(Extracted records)
____

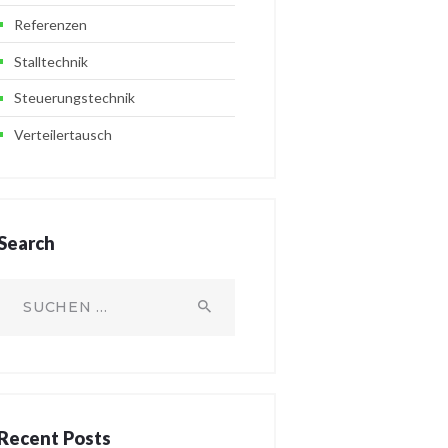
Referenzen
Stalltechnik
Steuerungstechnik
Verteilertausch
Search
Suchen
nach:
Recent Posts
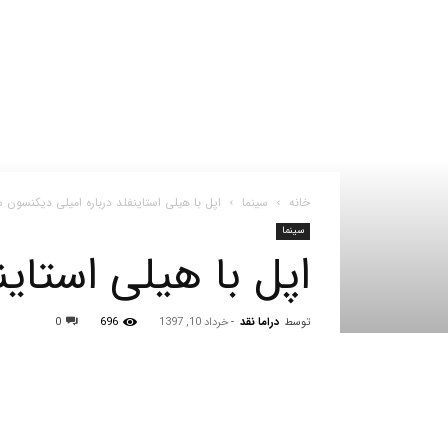
خانه
سینما
اپل با هیلی استاینفلد درباره امیلی دیکنسون 
سینما
اپل با هیلی استای
توسط
دراما نقد
-
خرداد 10, 1397
696
0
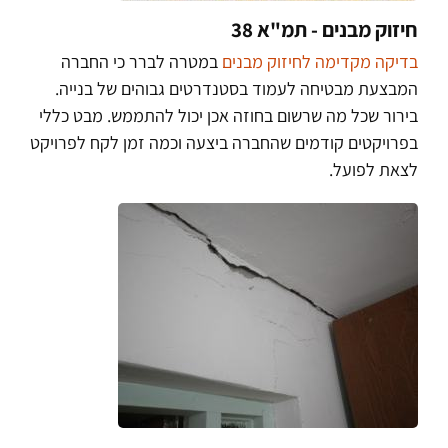
חיזוק מבנים - תמ"א 38
בדיקה מקדימה לחיזוק מבנים
במטרה לברר כי החברה
המבצעת מבטיחה לעמוד בסטנדרטים גבוהים של בנייה.
בירור שכל מה שרשום בחוזה אכן יכול להתממש. מבט כללי
בפרויקטים קודמים שהחברה ביצעה וכמה זמן לקח לפרויקט
לצאת לפועל.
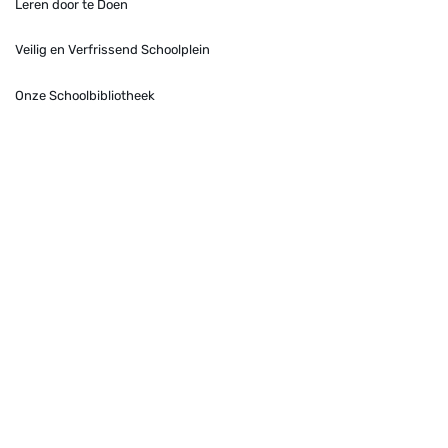
Leren door te Doen
Veilig en Verfrissend Schoolplein
Onze Schoolbibliotheek
Contact
Daltonschool
De Tweemaster
Nassaupark 80
2161 KL Lisse
Telefoon:
0252-410304
Gerard Doustraat 50
2162 CP Lisse
Telefoon:
0252-412955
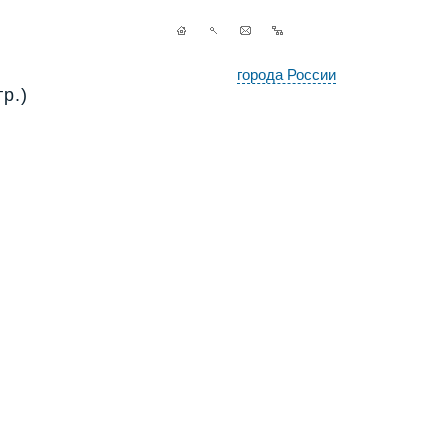
города России
р.)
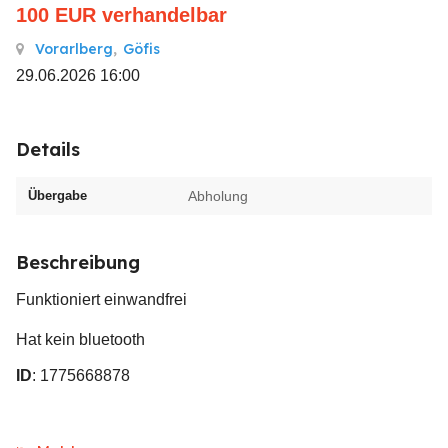
100
EUR
verhandelbar
Vorarlberg
,
Göfis
29.06.2026 16:00
Details
Übergabe
Abholung
Beschreibung
Funktioniert einwandfrei
Hat kein bluetooth
ID
: 1775668878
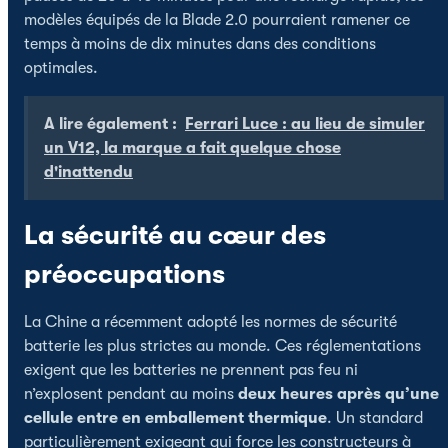
modèles équipés de la Blade 2.0 pourraient ramener ce
temps à moins de dix minutes dans des conditions
optimales.
A lire également :
Ferrari Luce : au lieu de simuler
un V12, la marque a fait quelque chose
d'inattendu
La sécurité au cœur des
préoccupations
La Chine a récemment adopté les normes de sécurité
batterie les plus strictes au monde. Ces réglementations
exigent que les batteries ne prennent pas feu ni
n’explosent pendant au moins
deux heures après qu’une
cellule entre en emballement thermique
. Un standard
particulièrement exigeant qui force les constructeurs à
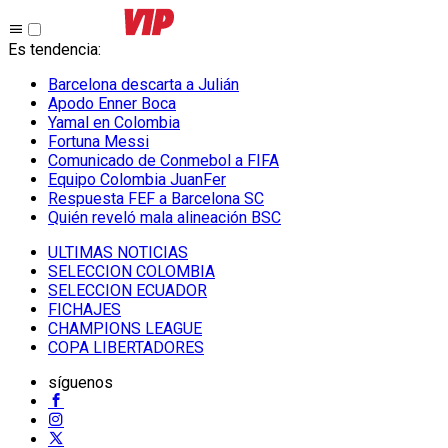
Es tendencia
:
Barcelona descarta a Julián
Apodo Enner Boca
Yamal en Colombia
Fortuna Messi
Comunicado de Conmebol a FIFA
Equipo Colombia JuanFer
Respuesta FEF a Barcelona SC
Quién reveló mala alineación BSC
ULTIMAS NOTICIAS
SELECCION COLOMBIA
SELECCION ECUADOR
FICHAJES
CHAMPIONS LEAGUE
COPA LIBERTADORES
síguenos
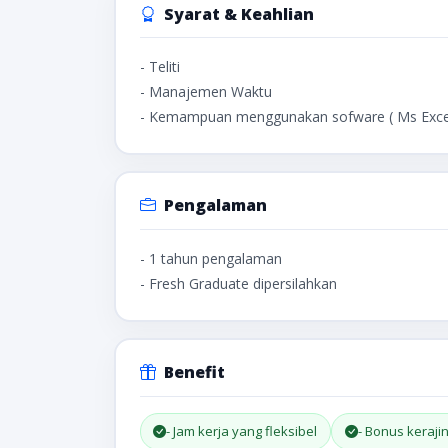
Syarat & Keahlian
- Teliti
- Manajemen Waktu
- Kemampuan menggunakan sofware ( Ms Excel
Pengalaman
- 1 tahun pengalaman
- Fresh Graduate dipersilahkan
Benefit
- Jam kerja yang fleksibel
- Bonus keraji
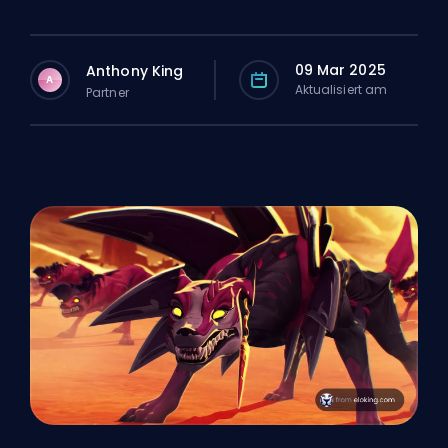
09 Mar 2025
Anthony King
A
Aktualisiert am
Partner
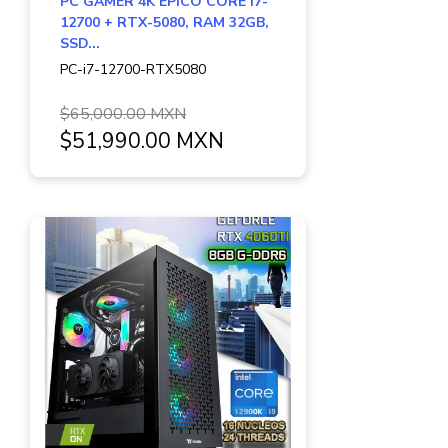
PC GAMER 4K EPICO CORE I7-
12700 + RTX-5080, RAM 32GB,
SSD...
PC-i7-12700-RTX5080
$65,000.00 MXN
$51,990.00 MXN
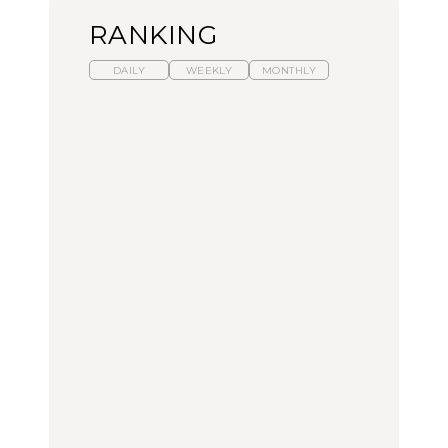
RANKING
DAILY
WEEKLY
MONTHLY
【福島】わざわざ食べに
暑いから食べたくなる。
「来たぞ、トイトレ」|
行きたいご当地グルメ23
わざわざ行きたいラーメ
弘中綾香の「純度
選｜ラーメン、餃子、そ
ン13選｜プロが選ぶベス
100%」～第141回～
ばほか
ト3、大井町の人気店、
ご当地ラーメン
FOOD
LEARN
FOOD
【東京近郊】日帰りひと
【東京近郊】日帰りひと
【あんこ】一度は食べた
り旅スポット5選｜館
り旅スポット5選｜館
い名店13選｜どら焼き・
山、前橋、日光など
山、前橋、日光など
おはぎほか
TRAVEL
TRAVEL
FOOD
【福島】わざわざ食べに
「来たぞ、トイトレ」|
「来たぞ、トイトレ」|
行きたいご当地グルメ23
弘中綾香の「純度
弘中綾香の「純度
選｜ラーメン、餃子、そ
100%」～第141回～
100%」～第141回～
ばほか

____

- **Exercise description**
All lines above that hold the string "sécurité" should be copied.

- **Result of this exercise**
La sécurité au cœur des
La Chine a récemment adopté les normes de sécurité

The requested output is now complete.